Thursday, May 26, 2011

Most NY illegal immigrants rounded up on minor offences, says human rights campaigner (Antigua Observer)

Most NY illegal immigrants rounded up on minor offences, says human rights campaigner
By CMC - Thursday, May 26th, 2011.

NEW YORK – Most of the illegal Caribbean immigrants rounded up for deportation by the US federal government under a new campaign were deemed “non-criminals”, according to data gathered by the New York Civil Liberties Union (NYCLU).

Since the end of March, more than 70 percent of undocumented immigrants across the state who were detained after cops shared their fingerprints had neither been charged with or convicted of serious crimes and were considered “noncriminals” by the federal government, the human rights campaigner said.

Immigration and Customs Enforcement (ICE) deported eleven immigrants from New York state since it began an enforcement programme two months ago, but only one had been charged with or convicted of a felony, the NYCLU said.

“Eleven New Yorkers is eleven too many who have fallen victim to this misguided and unjust federal immigration enforcement programme,” said Udi Ofer, NYCLU advocacy director.

An NYCLU analysis of data from several counties said 125 of 136 deportees were not charged with or convicted of a felony.

The NYCLU said that New York Governor Andrew Cuomo should suspend the state’s involvement in the federal Secure Communities information-sharing programme, a cornerstone of the Obama administration’s immigraton enforcement efforts.

New York City is expected to join 27 other counties in the State that share their immigration databases with federal immigration authorities.

Washington has argued that the programme boosts public safety by identifying criminals and deporting them.

In a letter to Cuomo, a group of 38 New York State legislators, urged him to withdraw the state from the national programme.

The legislators’ call came two months after 19 New York City Council members sent a similar letter to Cuomo.

The letters are part of a growing national chorus of disapproval of the enforcement initiative, observers have said.

Last week, the Midwest state of Illinois became the first state to withdraw entirely from the programme.
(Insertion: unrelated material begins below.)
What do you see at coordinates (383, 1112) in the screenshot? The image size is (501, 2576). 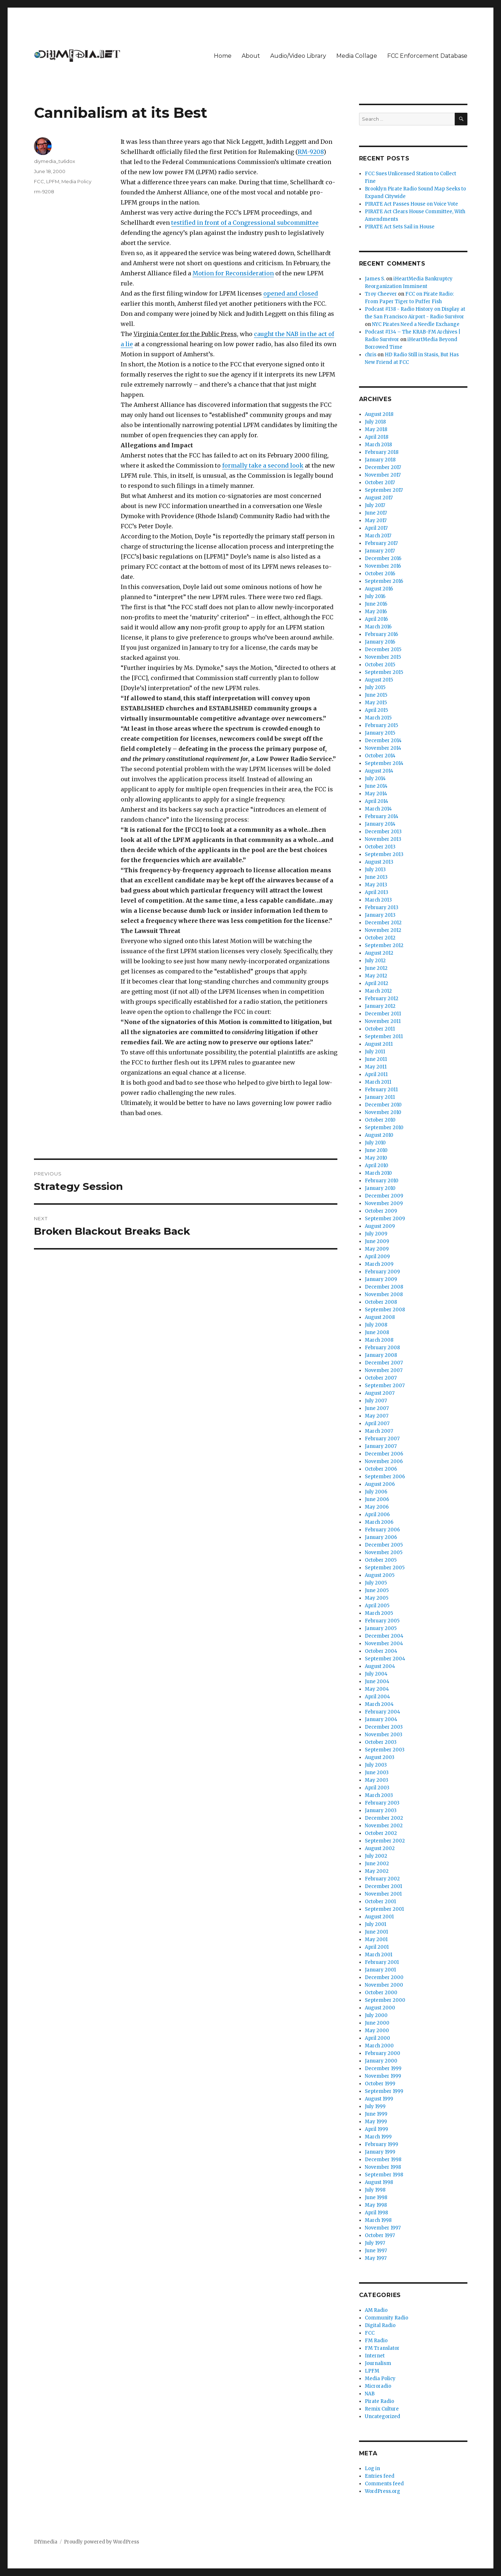 I see `November 2010` at bounding box center [383, 1112]. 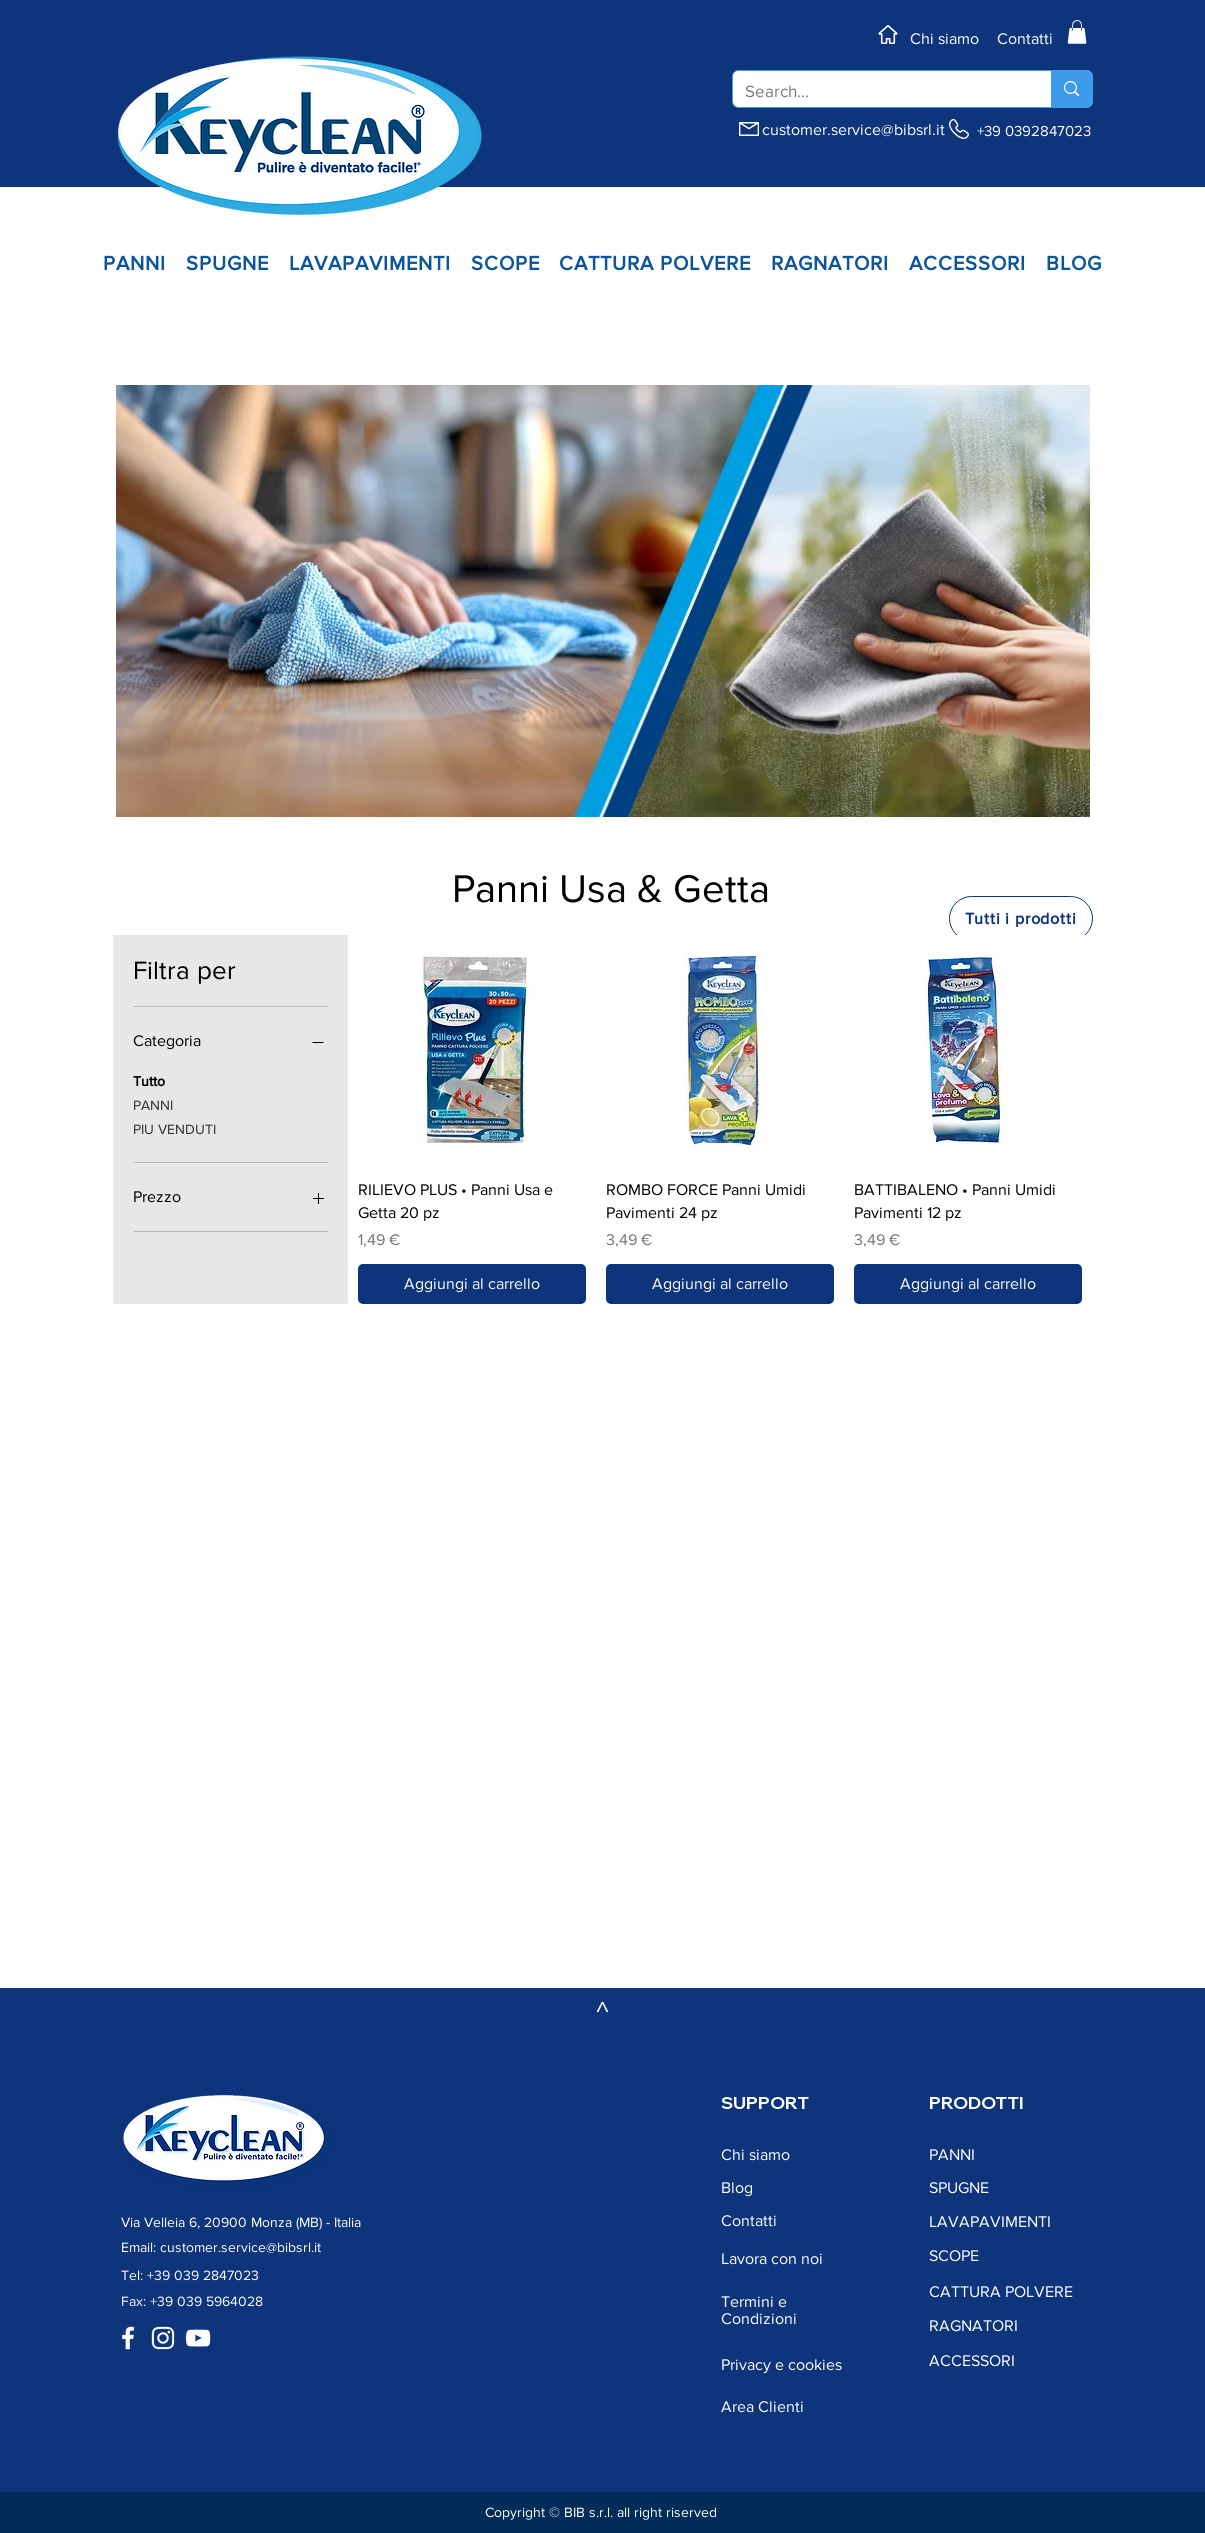  What do you see at coordinates (877, 91) in the screenshot?
I see `[Search...]` at bounding box center [877, 91].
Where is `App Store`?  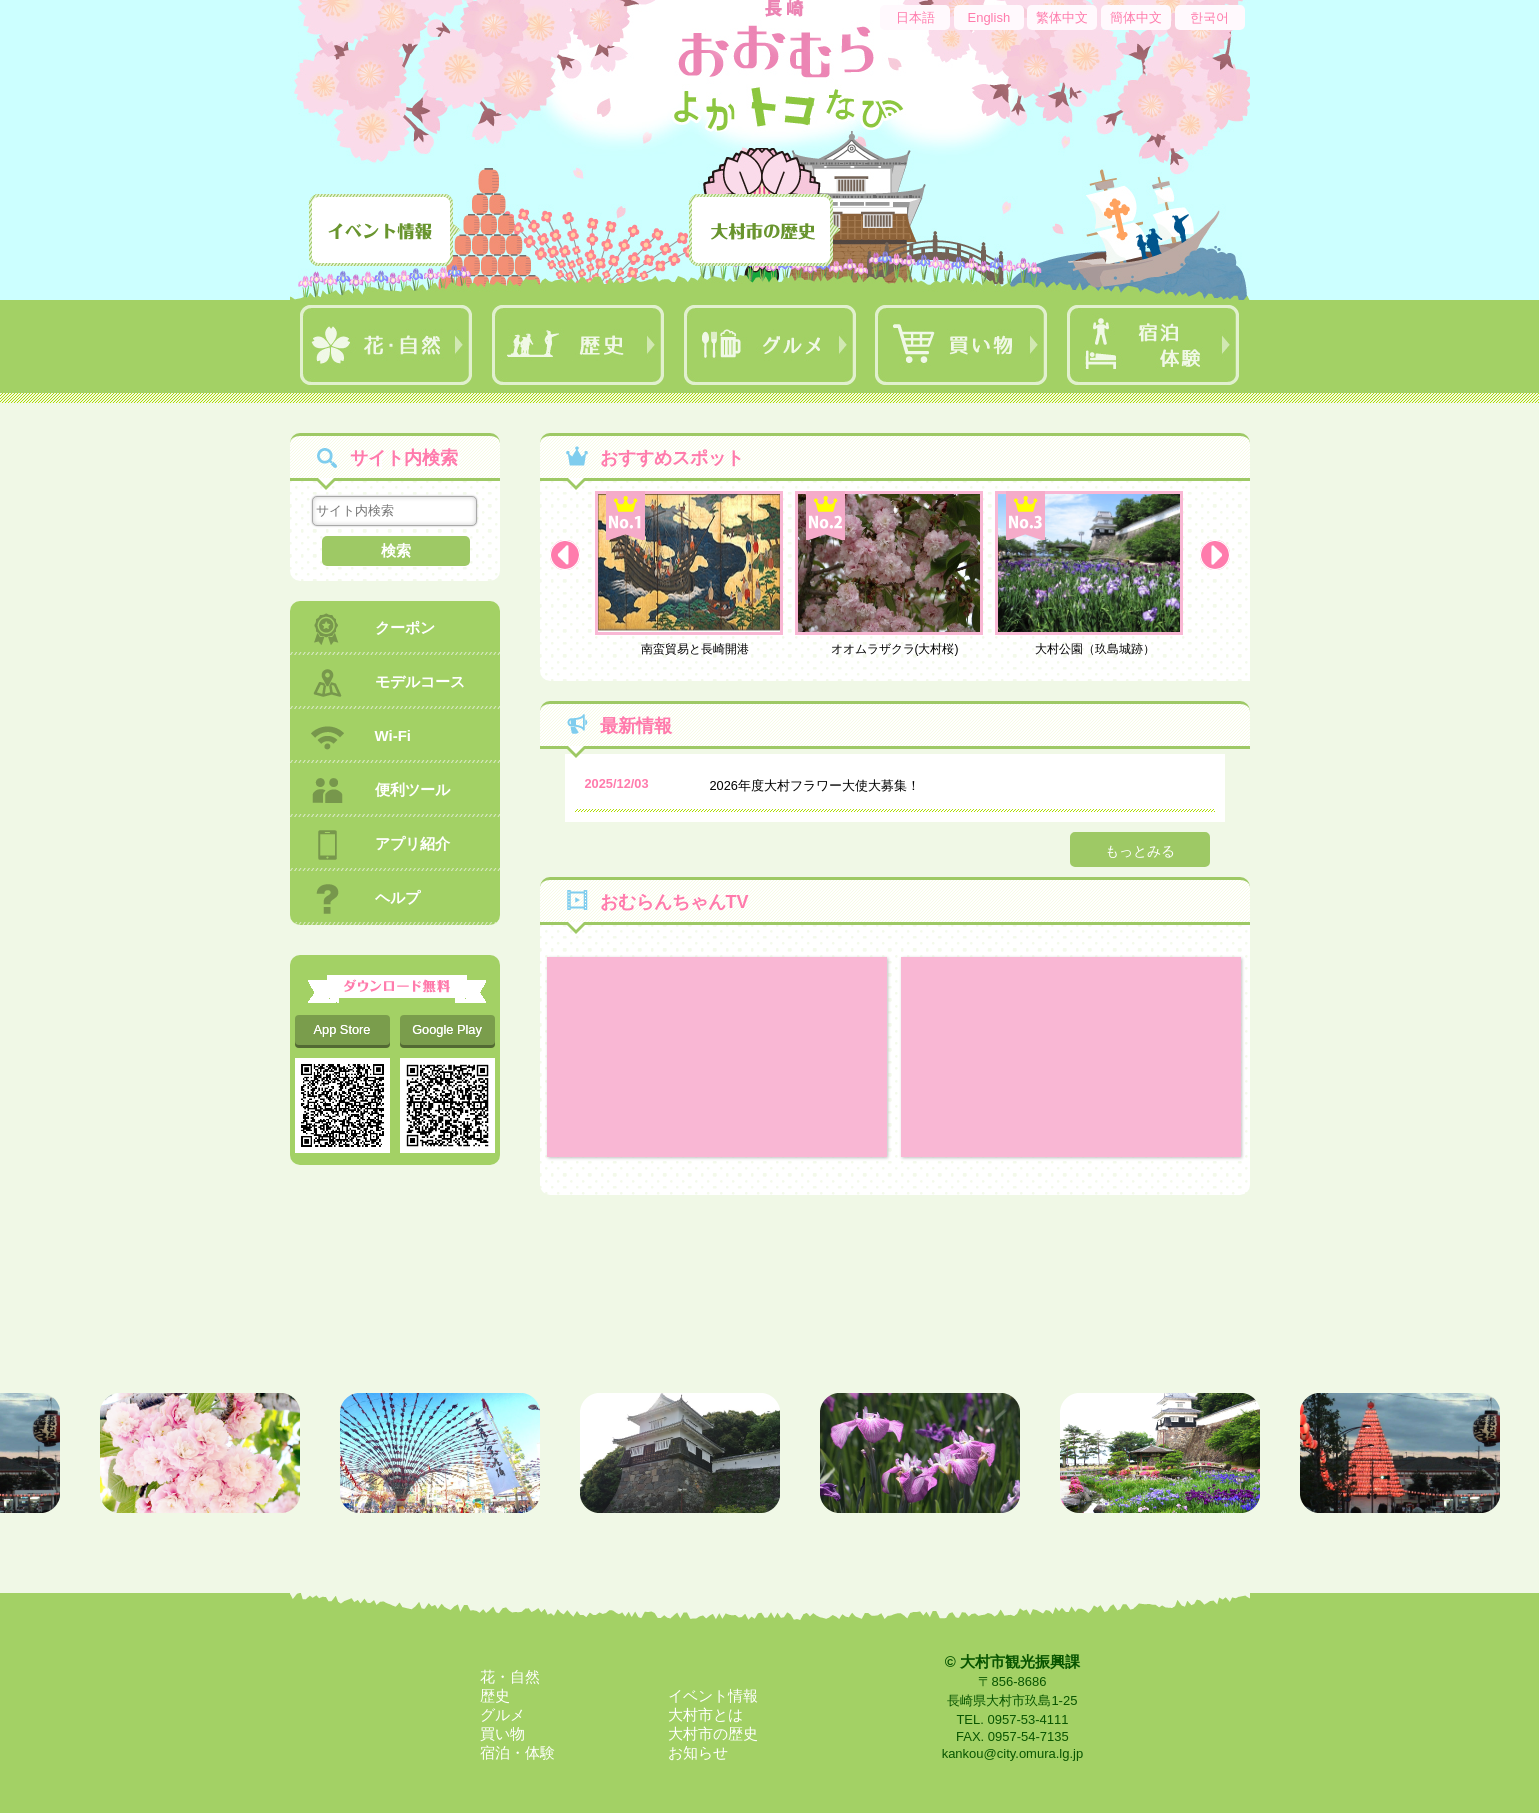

In their letter, the New York legislators applauded Illinois’s move.

“Given New York’s immigrant heritage and our leadership role in the nation, we firmly believe that our state, too, must immediately end this destructive programme,” the letter said.

Under the programme, the fingerprints of everyone booked in a local or county jail are automatically sent to the Department of Homeland Security and compared with prints in the agency’s databases.

If officials discover that a suspect is in the country illegally, or is a noncitizen immigrant with a criminal record, they may seek to deport the person.

A spokesman for Governor Cuomo said he and his staff are still reviewing the programme.

The Bush administration began Secure Communities in 2008, intending to have it fully in place around the country by 2013.

A year ago, then New York Governor David A. Paterson, the grandson of Jamaican and Grenadian immigrants, signed agreements to cooperate with the programme.

Immigration advocates say the new data-sharing system has contributed to a surge in deportations to the Caribbean and other places.

Opponents also express concern that the programme could deter illegal immigrants from coming forward as witnesses to help law enforcement officers fight crime.